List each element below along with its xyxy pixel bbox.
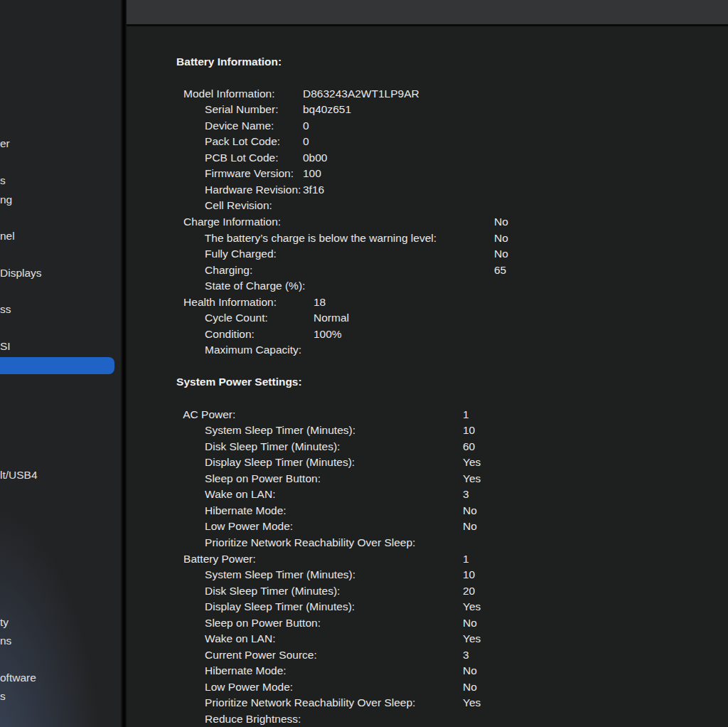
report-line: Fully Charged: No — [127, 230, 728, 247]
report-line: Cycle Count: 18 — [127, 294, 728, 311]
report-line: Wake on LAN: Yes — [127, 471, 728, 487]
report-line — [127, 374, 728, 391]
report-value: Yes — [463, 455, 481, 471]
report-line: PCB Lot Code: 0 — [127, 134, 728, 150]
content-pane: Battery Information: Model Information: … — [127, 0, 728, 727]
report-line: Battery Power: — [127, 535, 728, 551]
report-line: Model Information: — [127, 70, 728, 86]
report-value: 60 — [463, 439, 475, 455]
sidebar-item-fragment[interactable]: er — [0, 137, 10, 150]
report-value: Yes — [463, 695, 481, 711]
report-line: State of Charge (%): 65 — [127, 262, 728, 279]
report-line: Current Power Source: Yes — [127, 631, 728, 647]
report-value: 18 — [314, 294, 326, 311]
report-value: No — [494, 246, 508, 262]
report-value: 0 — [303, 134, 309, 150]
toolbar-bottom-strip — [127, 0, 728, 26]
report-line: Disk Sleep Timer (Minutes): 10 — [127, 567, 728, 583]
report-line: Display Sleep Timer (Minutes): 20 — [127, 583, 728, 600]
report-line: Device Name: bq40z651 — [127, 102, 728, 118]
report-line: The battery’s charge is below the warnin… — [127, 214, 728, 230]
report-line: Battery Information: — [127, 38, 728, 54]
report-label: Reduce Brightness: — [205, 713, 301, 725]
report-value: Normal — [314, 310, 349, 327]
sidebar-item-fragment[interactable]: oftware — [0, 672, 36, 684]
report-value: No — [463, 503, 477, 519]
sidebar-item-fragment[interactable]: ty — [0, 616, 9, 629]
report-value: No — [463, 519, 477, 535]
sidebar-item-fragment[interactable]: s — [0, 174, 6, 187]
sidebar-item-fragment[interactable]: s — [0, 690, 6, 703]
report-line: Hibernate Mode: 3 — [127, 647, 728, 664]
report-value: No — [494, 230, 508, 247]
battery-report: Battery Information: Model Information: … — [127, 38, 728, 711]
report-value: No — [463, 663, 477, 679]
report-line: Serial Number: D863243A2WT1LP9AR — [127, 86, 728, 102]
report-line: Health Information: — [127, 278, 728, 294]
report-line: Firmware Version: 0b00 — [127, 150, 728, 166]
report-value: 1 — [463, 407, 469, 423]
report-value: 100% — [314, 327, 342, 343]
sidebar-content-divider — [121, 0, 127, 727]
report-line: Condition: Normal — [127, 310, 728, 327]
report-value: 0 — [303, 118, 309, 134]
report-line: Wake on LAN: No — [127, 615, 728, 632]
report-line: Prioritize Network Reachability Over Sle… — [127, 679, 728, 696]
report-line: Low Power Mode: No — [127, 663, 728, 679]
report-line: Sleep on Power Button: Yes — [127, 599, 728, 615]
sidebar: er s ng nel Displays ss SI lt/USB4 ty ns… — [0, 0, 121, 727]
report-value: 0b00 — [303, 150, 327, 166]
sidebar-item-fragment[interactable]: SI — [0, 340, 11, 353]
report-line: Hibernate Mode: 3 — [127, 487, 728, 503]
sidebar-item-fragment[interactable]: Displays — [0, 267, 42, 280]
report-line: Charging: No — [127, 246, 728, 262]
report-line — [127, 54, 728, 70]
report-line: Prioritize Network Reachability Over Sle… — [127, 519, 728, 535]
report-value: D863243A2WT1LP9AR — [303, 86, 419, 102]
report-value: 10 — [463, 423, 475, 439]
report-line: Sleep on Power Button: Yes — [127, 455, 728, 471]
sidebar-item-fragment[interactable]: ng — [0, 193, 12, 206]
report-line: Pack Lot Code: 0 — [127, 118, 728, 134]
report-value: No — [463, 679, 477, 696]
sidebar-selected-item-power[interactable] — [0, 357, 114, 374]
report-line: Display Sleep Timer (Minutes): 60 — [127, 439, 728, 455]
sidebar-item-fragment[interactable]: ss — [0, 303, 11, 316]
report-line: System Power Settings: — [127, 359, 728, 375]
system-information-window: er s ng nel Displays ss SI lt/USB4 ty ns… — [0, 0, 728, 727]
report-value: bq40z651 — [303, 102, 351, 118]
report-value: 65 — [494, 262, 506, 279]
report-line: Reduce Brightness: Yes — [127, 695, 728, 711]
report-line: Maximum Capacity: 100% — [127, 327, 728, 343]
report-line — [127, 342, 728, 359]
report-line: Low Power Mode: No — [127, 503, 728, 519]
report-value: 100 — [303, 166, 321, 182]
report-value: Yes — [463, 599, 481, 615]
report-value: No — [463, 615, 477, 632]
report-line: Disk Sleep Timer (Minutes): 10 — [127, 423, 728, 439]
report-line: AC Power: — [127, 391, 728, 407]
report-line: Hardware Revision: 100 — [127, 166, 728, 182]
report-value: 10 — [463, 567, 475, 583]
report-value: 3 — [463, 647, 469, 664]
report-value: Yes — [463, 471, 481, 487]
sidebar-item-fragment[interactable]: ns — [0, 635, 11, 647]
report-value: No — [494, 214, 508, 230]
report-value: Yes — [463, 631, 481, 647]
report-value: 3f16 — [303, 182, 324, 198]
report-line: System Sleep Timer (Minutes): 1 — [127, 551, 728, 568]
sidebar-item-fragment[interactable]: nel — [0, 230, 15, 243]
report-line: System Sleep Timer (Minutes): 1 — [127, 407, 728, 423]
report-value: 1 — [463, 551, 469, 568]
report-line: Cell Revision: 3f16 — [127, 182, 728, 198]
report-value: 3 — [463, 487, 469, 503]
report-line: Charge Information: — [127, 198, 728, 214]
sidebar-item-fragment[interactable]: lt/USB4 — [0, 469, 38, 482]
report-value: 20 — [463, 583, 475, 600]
* * *
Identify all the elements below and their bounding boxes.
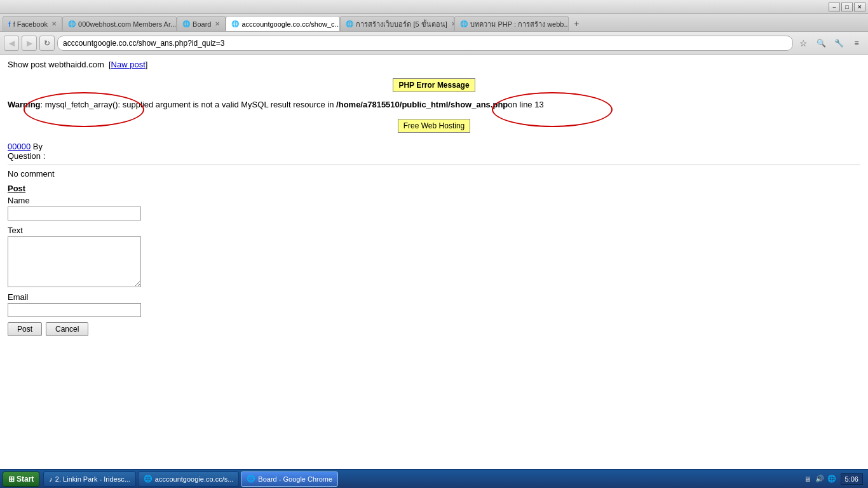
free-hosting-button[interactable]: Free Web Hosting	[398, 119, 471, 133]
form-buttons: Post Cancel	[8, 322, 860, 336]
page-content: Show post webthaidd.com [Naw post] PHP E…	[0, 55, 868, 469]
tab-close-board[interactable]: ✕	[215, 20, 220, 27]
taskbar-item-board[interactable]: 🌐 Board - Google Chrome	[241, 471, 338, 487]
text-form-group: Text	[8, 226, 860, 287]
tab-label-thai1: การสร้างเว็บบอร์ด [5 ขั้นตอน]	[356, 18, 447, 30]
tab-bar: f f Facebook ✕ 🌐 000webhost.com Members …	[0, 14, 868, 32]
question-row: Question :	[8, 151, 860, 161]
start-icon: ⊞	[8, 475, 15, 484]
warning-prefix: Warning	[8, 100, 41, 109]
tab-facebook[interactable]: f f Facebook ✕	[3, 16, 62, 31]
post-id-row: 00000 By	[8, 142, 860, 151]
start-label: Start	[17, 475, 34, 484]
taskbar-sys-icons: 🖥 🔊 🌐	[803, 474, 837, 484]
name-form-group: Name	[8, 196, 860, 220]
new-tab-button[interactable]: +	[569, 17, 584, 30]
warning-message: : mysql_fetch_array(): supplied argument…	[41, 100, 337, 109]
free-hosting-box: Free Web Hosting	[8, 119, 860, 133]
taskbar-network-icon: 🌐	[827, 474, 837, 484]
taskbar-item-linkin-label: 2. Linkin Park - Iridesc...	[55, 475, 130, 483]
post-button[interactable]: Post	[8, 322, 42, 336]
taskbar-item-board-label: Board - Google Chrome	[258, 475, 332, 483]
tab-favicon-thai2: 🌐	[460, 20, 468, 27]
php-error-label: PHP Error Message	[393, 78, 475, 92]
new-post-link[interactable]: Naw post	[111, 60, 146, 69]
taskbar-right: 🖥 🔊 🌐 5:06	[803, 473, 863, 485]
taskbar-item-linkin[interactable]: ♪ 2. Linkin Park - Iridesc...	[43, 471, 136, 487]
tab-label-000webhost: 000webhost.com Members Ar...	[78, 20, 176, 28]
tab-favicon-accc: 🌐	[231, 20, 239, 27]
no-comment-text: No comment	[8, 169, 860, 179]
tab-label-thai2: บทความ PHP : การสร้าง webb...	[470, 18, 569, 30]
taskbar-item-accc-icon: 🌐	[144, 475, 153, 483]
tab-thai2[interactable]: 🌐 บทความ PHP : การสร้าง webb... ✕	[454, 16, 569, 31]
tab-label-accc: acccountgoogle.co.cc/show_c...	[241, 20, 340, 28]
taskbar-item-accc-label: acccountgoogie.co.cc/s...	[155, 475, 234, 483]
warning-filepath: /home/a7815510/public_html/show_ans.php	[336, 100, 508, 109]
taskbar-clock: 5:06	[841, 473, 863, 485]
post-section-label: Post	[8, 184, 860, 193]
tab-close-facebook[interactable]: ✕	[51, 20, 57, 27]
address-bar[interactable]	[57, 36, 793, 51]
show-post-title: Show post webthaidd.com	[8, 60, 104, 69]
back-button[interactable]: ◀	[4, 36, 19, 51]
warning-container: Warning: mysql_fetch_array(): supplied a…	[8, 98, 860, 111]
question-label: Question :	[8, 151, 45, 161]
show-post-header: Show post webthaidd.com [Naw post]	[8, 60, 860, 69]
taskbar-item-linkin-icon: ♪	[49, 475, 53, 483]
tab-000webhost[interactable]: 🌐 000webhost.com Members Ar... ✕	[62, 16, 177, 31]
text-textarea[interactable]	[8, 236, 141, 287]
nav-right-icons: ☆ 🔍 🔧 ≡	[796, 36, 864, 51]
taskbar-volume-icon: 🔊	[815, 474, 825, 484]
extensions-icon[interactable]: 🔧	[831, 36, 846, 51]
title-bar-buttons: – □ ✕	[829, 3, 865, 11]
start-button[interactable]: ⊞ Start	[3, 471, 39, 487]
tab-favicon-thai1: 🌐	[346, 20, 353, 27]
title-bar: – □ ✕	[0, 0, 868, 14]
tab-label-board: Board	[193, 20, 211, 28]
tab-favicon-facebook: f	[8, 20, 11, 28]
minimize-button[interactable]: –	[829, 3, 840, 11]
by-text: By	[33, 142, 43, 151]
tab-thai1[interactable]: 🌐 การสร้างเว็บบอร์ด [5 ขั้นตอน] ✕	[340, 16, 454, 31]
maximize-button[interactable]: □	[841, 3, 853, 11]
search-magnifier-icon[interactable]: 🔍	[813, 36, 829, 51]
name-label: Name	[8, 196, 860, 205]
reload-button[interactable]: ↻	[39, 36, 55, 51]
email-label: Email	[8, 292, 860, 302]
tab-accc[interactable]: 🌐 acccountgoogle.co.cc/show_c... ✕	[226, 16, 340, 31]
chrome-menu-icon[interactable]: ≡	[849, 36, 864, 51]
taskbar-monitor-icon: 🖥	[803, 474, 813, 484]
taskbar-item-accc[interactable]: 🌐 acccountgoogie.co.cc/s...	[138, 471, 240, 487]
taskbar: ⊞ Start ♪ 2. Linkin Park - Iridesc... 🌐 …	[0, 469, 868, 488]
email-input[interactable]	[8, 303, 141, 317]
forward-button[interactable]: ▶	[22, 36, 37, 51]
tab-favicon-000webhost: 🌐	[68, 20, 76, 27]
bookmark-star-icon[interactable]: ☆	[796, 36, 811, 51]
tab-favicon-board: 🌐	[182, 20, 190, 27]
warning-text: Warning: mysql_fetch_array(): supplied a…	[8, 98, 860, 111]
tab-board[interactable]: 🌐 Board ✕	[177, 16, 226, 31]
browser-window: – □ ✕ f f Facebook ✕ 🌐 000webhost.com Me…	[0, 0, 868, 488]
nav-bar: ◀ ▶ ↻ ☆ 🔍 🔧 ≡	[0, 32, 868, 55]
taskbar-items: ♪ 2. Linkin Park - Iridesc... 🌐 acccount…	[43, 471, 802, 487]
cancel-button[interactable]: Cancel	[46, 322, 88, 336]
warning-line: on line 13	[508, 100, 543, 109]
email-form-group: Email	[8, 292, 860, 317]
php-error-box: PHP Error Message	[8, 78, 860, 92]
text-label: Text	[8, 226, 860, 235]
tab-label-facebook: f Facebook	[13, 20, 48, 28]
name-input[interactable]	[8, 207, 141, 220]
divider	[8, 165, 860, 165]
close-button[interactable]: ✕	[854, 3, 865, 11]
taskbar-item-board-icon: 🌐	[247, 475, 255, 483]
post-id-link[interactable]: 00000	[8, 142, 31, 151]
==
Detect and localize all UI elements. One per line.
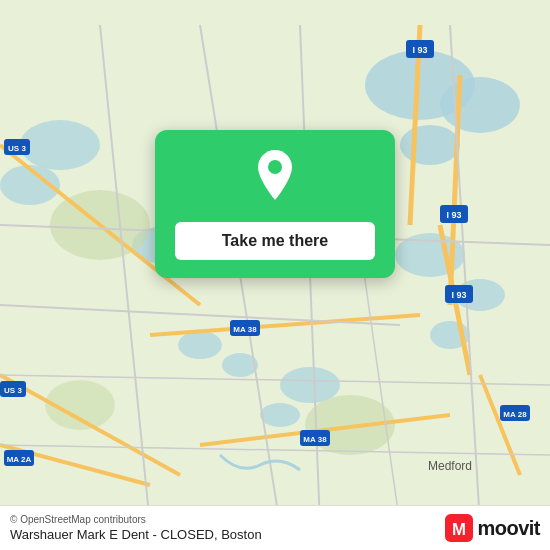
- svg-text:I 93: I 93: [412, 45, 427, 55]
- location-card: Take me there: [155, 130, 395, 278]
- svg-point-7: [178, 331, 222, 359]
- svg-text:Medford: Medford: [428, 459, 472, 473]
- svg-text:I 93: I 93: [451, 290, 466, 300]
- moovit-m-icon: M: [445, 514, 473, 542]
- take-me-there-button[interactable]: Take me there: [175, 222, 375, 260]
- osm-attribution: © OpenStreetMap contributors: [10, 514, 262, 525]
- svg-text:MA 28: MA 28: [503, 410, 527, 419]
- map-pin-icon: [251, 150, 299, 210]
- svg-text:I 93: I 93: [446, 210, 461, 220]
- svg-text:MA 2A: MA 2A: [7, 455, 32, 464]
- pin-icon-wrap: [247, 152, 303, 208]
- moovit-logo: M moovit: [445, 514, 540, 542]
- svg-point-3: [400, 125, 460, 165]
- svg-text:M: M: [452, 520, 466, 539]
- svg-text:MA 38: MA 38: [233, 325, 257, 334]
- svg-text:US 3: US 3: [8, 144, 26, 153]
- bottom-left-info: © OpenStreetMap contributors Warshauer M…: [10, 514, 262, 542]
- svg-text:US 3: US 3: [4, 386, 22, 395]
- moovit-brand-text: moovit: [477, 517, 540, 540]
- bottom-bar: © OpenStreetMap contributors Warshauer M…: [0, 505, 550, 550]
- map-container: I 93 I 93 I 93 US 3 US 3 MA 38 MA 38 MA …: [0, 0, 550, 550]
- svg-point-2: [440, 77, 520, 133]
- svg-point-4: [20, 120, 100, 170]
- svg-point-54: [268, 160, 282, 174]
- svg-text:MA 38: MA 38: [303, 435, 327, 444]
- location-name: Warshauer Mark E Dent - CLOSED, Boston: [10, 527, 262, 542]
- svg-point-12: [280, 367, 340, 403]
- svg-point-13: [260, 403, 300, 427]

* **What the task asks**: From the records, copy out each line that includes the string "Cancel".

* **Result of this task**:
form-buttons: Post Cancel	[8, 322, 860, 336]
cancel-button[interactable]: Cancel	[46, 322, 88, 336]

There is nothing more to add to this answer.